# Provided data

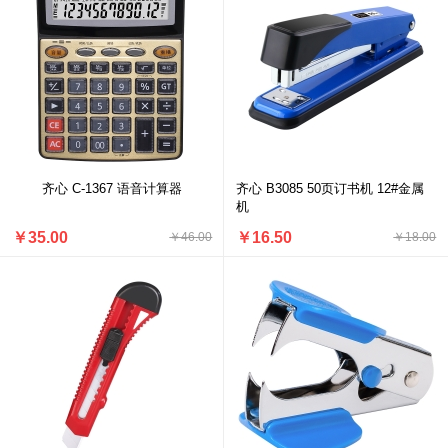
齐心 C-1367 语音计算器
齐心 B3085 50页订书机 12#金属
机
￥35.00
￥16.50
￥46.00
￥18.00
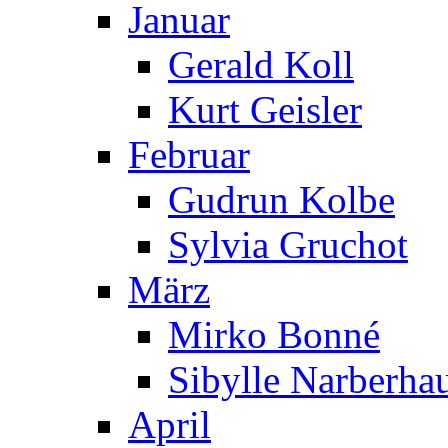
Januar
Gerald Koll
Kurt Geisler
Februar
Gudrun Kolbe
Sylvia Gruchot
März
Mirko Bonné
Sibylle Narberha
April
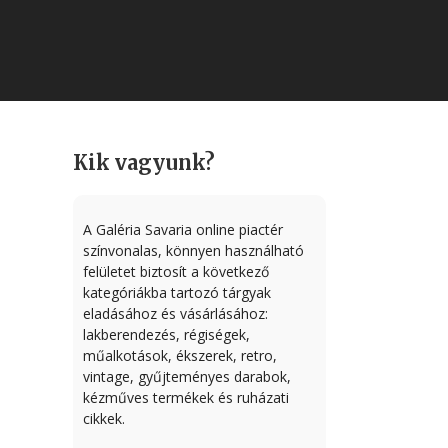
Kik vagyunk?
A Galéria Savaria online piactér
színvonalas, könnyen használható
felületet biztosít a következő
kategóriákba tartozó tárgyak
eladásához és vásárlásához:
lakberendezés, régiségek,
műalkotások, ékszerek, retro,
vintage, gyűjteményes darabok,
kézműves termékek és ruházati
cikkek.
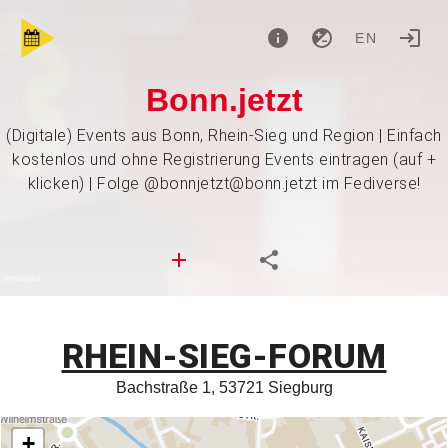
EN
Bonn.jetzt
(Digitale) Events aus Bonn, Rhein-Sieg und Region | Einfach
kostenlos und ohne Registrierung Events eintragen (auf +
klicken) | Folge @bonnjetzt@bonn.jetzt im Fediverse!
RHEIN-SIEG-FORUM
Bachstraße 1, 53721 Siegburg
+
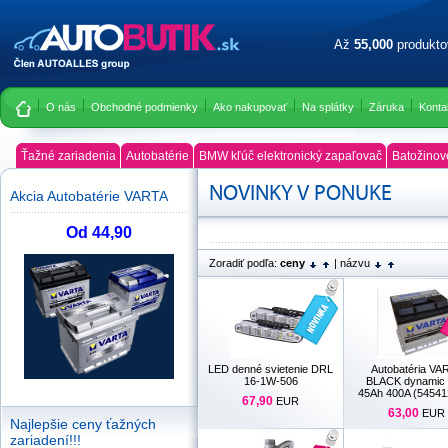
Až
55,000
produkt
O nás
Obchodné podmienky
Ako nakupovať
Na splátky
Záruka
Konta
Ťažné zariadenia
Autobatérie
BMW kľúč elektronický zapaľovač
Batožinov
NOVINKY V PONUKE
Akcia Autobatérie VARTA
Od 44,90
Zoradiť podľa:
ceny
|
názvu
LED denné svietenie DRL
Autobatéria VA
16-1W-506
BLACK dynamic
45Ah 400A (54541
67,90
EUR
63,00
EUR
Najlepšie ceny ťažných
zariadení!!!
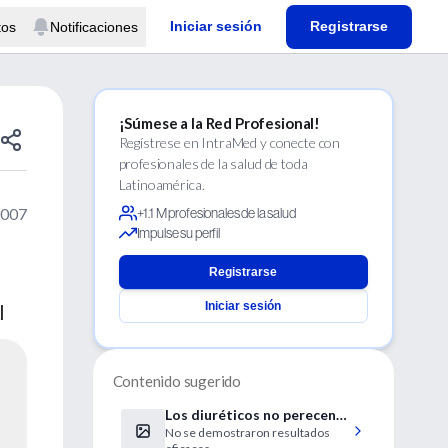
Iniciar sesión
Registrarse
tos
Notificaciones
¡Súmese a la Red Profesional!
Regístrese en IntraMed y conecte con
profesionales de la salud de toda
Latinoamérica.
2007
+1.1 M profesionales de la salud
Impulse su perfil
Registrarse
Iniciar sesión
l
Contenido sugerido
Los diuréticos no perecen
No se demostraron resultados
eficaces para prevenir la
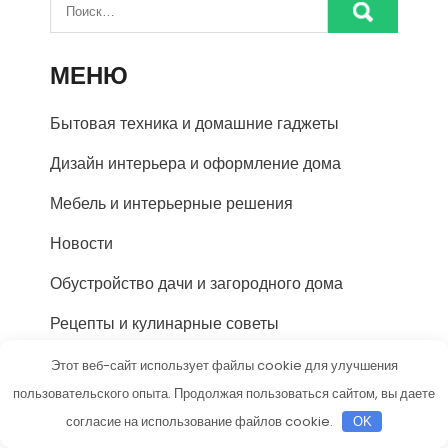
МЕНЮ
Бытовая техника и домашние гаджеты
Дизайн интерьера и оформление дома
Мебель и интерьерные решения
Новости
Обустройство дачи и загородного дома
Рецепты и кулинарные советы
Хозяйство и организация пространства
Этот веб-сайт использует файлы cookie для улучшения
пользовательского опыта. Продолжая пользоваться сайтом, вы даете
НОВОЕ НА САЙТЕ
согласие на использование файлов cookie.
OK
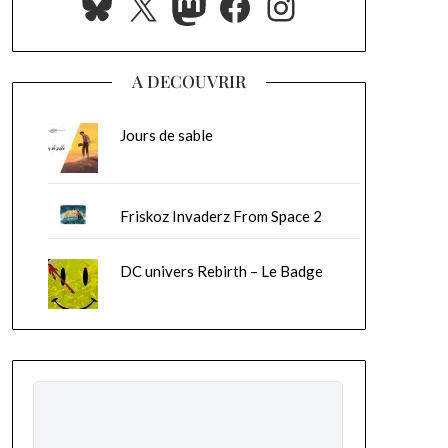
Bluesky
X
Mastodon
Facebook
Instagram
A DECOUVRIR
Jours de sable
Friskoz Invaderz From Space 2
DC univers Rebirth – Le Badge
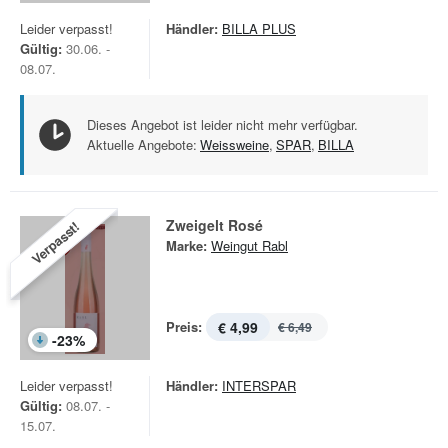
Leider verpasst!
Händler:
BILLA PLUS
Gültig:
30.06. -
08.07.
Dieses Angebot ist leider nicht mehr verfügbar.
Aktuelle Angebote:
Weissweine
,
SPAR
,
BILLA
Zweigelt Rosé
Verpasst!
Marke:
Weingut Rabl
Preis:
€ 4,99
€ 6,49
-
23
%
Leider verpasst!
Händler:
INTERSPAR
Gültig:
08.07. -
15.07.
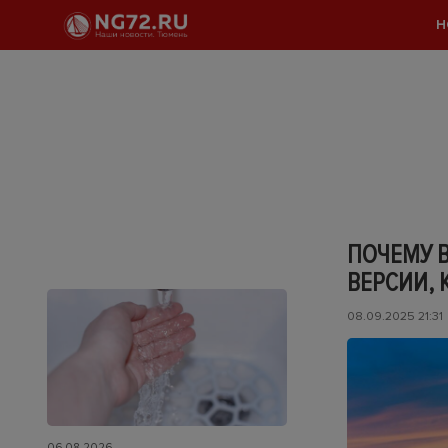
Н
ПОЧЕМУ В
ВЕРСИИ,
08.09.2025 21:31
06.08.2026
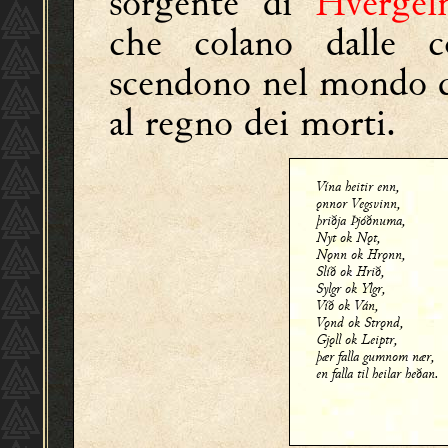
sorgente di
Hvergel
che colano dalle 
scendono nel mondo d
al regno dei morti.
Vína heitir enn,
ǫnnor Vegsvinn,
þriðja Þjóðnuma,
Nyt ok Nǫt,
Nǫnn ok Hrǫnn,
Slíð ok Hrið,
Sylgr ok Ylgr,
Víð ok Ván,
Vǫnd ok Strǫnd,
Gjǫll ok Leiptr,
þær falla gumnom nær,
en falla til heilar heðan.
---
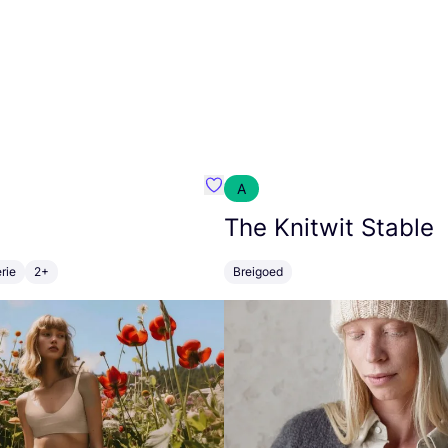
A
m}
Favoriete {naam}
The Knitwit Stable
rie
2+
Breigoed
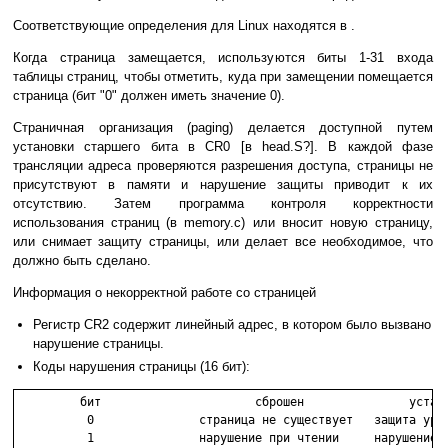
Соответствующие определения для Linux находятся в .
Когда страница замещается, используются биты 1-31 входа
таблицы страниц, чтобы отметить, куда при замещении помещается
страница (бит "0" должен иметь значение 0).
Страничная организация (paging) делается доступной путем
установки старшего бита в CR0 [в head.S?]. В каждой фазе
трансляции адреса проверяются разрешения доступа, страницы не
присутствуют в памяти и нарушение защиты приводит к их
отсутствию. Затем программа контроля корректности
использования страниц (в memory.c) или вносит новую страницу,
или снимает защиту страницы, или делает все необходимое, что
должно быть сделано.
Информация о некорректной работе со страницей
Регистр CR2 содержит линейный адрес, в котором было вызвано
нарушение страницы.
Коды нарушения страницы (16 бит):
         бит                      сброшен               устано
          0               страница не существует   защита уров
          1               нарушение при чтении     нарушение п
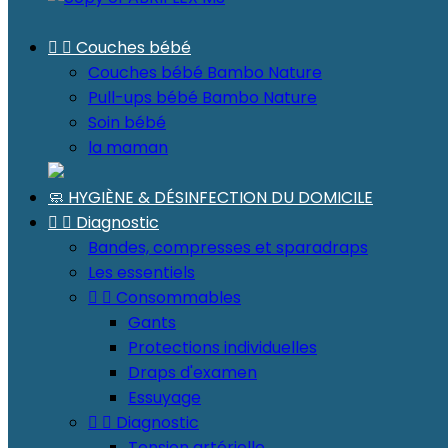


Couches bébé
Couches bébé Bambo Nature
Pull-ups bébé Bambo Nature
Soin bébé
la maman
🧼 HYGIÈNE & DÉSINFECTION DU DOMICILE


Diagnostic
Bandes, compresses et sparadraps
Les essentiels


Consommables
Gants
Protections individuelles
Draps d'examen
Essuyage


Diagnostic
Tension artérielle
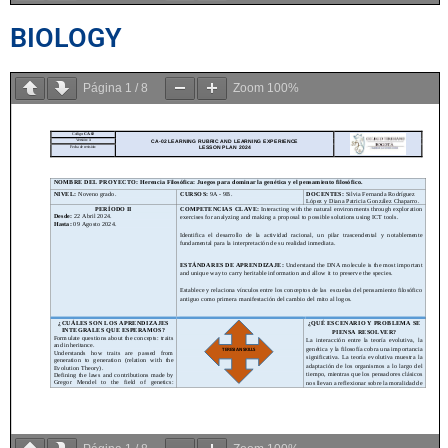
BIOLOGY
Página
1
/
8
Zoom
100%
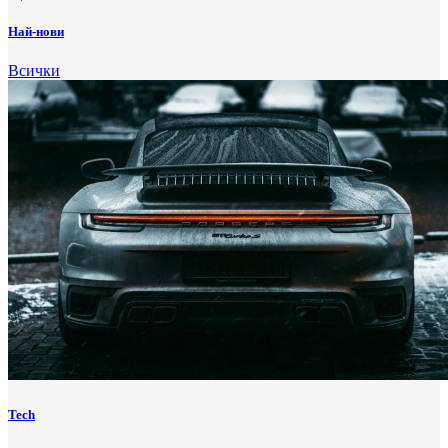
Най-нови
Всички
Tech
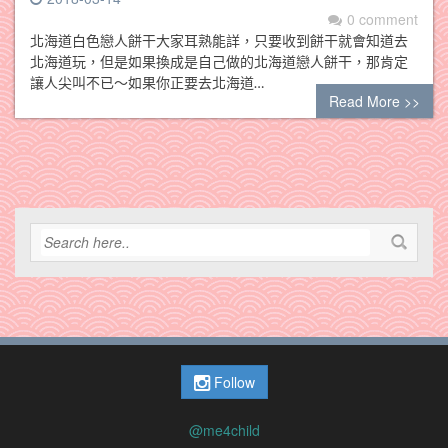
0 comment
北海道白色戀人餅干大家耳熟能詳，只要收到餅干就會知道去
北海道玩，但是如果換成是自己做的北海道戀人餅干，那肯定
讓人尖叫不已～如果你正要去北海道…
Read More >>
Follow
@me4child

# What is required
Please give only the number of lines above that contain the word "cookie".

# Answer area
2